(Stored data)
************
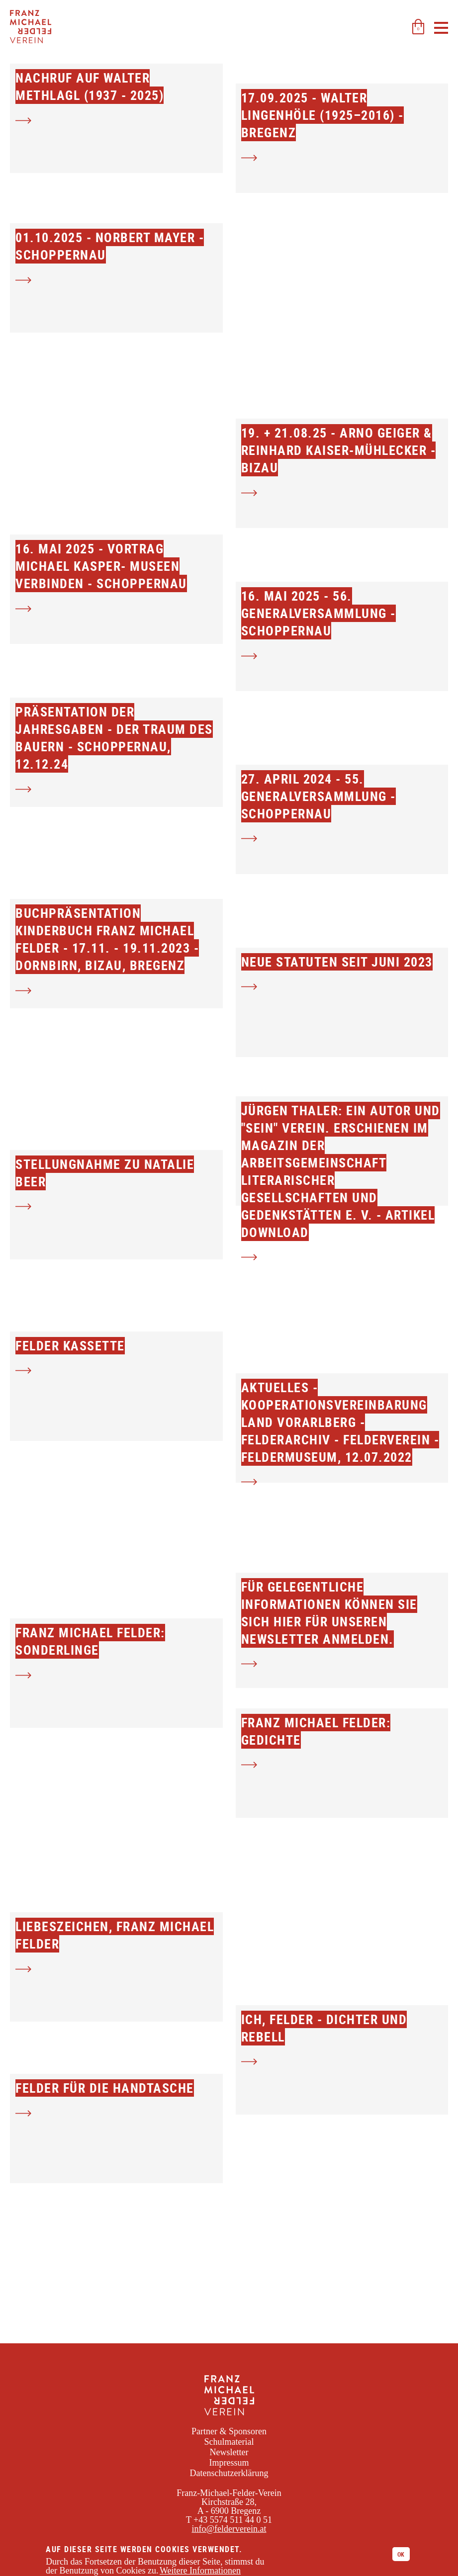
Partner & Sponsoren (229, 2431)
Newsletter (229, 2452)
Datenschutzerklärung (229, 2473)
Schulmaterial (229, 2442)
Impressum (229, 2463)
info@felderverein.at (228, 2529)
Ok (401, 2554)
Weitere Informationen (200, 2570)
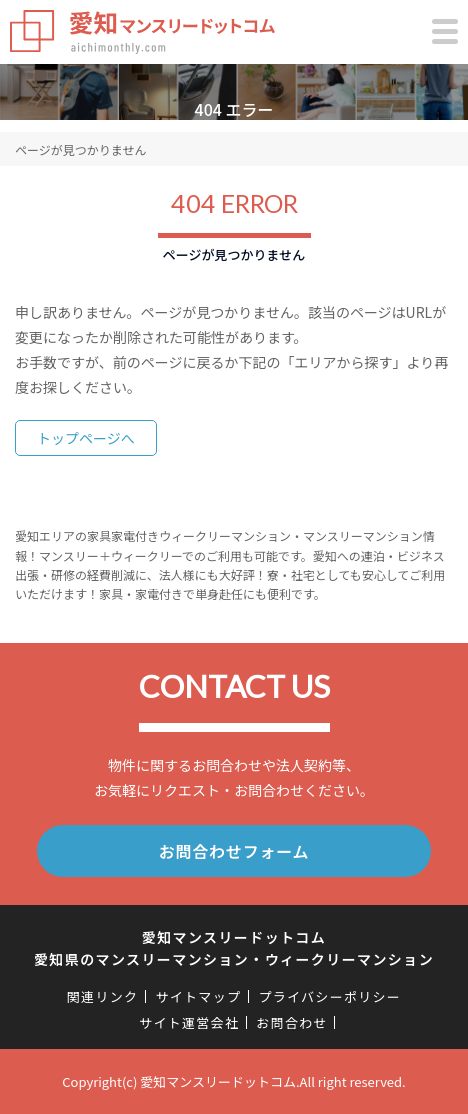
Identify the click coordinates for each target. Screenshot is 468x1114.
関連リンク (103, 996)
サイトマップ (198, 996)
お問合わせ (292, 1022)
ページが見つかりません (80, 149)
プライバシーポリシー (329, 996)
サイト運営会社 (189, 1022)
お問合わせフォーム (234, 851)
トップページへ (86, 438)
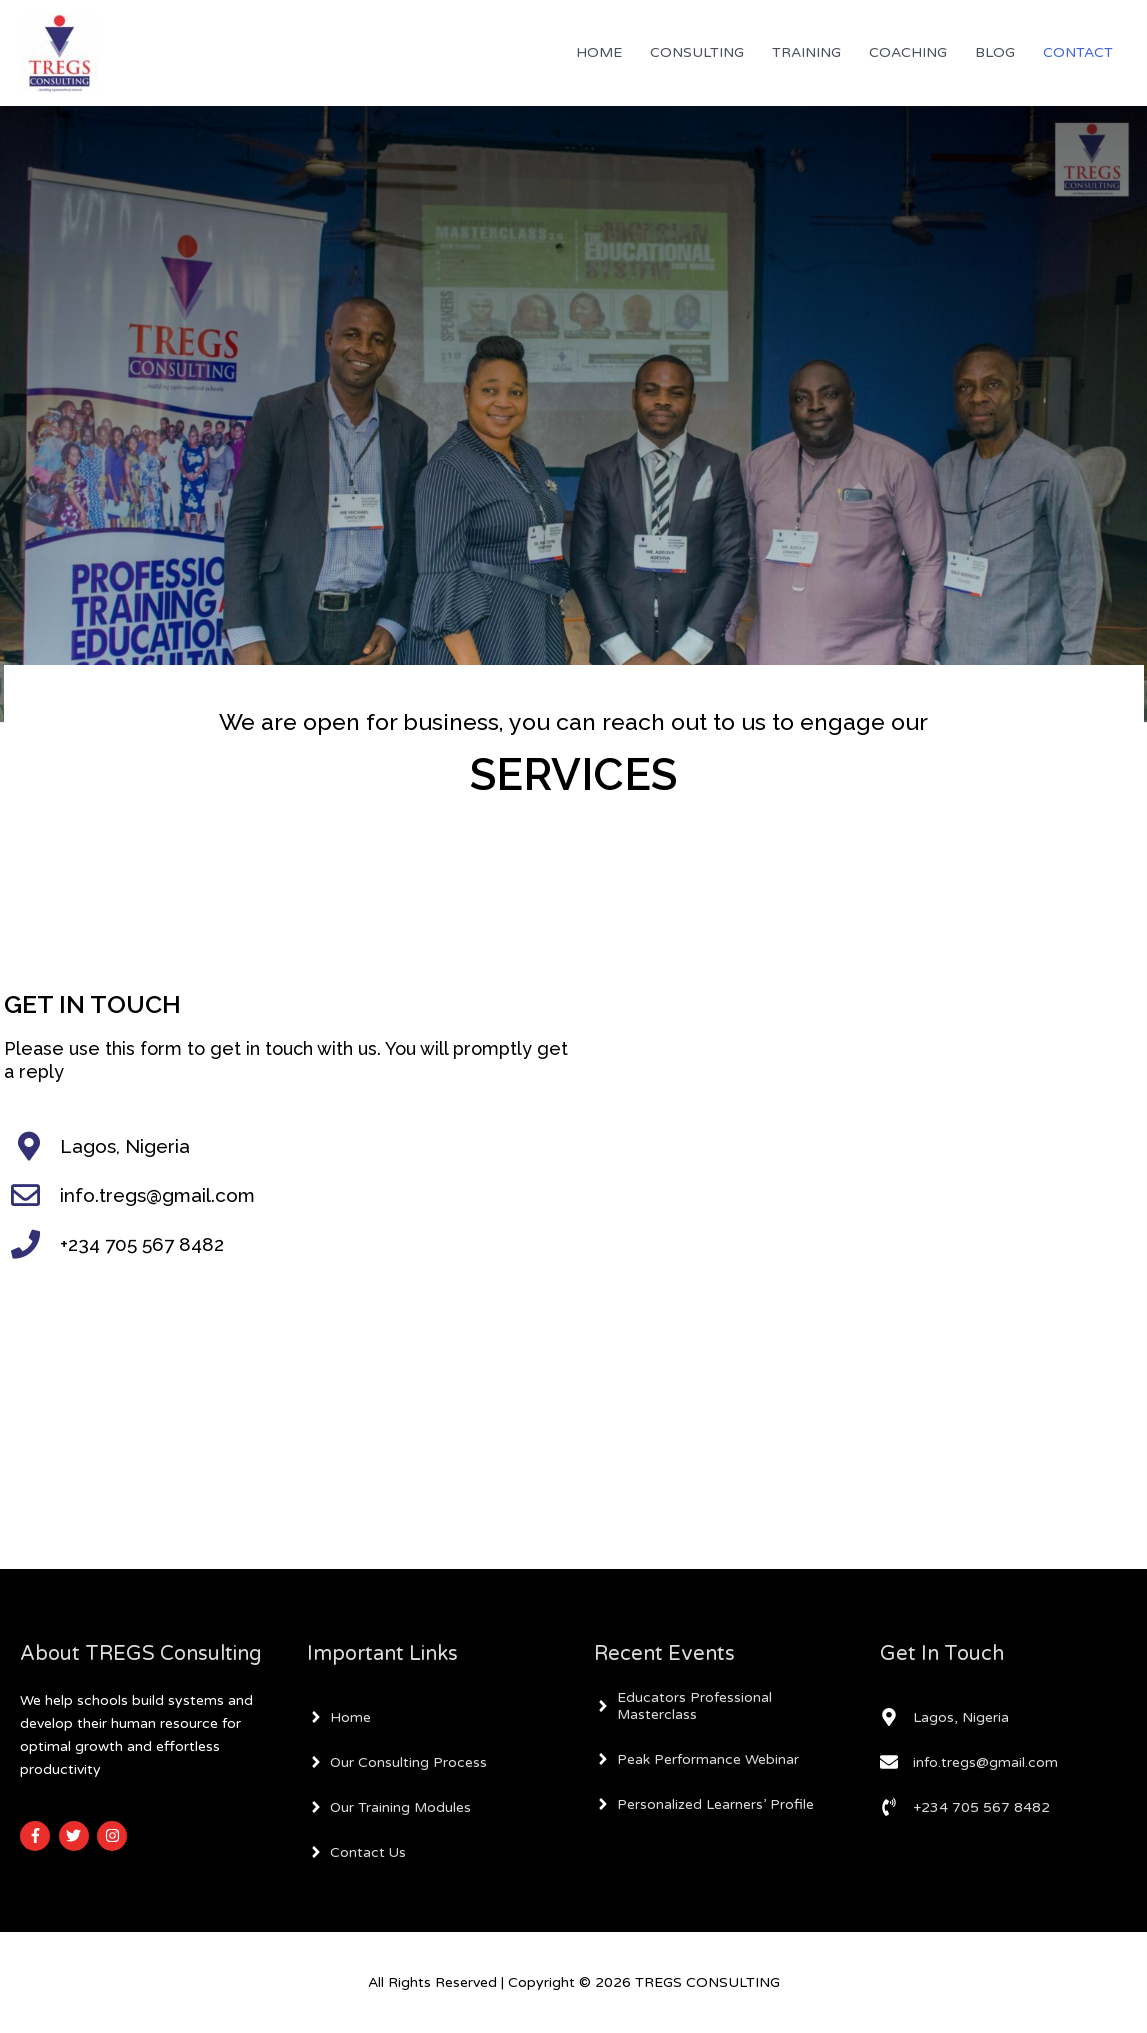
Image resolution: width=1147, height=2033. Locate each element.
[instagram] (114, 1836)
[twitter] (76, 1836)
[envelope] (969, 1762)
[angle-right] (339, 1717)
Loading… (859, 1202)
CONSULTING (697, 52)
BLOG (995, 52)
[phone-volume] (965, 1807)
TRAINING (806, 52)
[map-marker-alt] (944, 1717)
************
→ Your assignment
Leave out the pictures, and write out exactly the lines from the line containing "Identify the click" through the end of the records above.

→ Task response
Identify the click coordinates for each target. Screenshot is 468x1114.
関連リンク (103, 996)
サイトマップ (198, 996)
お問合わせ (292, 1022)
ページが見つかりません (80, 149)
プライバシーポリシー (329, 996)
サイト運営会社 (189, 1022)
お問合わせフォーム (234, 851)
トップページへ (86, 438)
Image resolution: width=1147, height=2033. Locate each element.
[instagram] (114, 1836)
[twitter] (76, 1836)
[envelope] (969, 1762)
[angle-right] (339, 1717)
Loading… (859, 1202)
CONSULTING (697, 52)
BLOG (995, 52)
[phone-volume] (965, 1807)
TRAINING (806, 52)
[map-marker-alt] (944, 1717)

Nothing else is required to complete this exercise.